What is MapReduce?

MapReduce is a programming framework in which applications can split Big Data into smaller chunks for parallel processing. This approach allows for high-speed analysis of vast data sets. 

MapReduce was originally a proprietary Google technology but has since become genericized. The most popular implementation of MapReduce is the open-source version associated with Apache Hadoop

How Does MapReduce Work?

MapReduce involves two main stages: mapping and reducing. 

First, a mapper application segments and tokenizes data. This approach can help to bring some organization to large quantities of unstructured data. 

Next, a reducer application sorts and combines the data from the mapper. The result of the reducer is a much smaller, logically consistent data set that is suitable for high-speed analysis. 

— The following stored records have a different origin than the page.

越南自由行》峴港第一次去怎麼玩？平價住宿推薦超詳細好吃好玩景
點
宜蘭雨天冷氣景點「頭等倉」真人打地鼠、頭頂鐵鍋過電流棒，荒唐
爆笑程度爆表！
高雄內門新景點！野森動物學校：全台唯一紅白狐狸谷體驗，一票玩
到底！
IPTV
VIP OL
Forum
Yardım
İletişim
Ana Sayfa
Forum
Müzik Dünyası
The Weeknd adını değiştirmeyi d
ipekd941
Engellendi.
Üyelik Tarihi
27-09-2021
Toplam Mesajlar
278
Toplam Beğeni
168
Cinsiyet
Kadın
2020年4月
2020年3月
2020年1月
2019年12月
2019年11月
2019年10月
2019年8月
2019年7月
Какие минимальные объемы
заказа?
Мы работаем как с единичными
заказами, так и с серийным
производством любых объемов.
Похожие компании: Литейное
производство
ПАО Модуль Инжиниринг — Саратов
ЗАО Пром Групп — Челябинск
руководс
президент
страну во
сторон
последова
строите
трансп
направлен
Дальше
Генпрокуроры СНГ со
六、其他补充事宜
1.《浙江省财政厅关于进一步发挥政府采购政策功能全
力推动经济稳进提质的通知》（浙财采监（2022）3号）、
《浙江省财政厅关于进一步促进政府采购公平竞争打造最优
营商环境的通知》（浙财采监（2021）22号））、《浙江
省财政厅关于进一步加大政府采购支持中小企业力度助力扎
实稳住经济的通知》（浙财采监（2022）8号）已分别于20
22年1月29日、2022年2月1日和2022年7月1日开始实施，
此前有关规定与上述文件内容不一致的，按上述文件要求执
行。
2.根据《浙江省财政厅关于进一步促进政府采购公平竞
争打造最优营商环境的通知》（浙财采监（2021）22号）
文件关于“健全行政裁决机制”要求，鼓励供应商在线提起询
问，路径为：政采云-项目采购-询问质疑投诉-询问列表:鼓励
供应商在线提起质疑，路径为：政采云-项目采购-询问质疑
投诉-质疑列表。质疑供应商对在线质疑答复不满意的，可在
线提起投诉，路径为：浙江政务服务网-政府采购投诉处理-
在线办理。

In a Big Data environment, the MapReduce system will divide the available data into smaller chunks. Discrete instances of mappers and reducers process each of these chunks in parallel.

An Example of the MapReduce Workflow

Text is a form of unstructured data. It's called unstructured data because it is not in the form of a relational database that is easy to query. 

MapReduce can bring some structure, which allows for complex natural language processing operations like sentiment analysis. 

The typical workflow for handling text might go like this:

1) Input

At the input stage, a MapReduce application will split this data down into smaller chunks, typically lower than 128 MB. If an algorithm is dealing with a book's text, it might split it into individual paragraphs. 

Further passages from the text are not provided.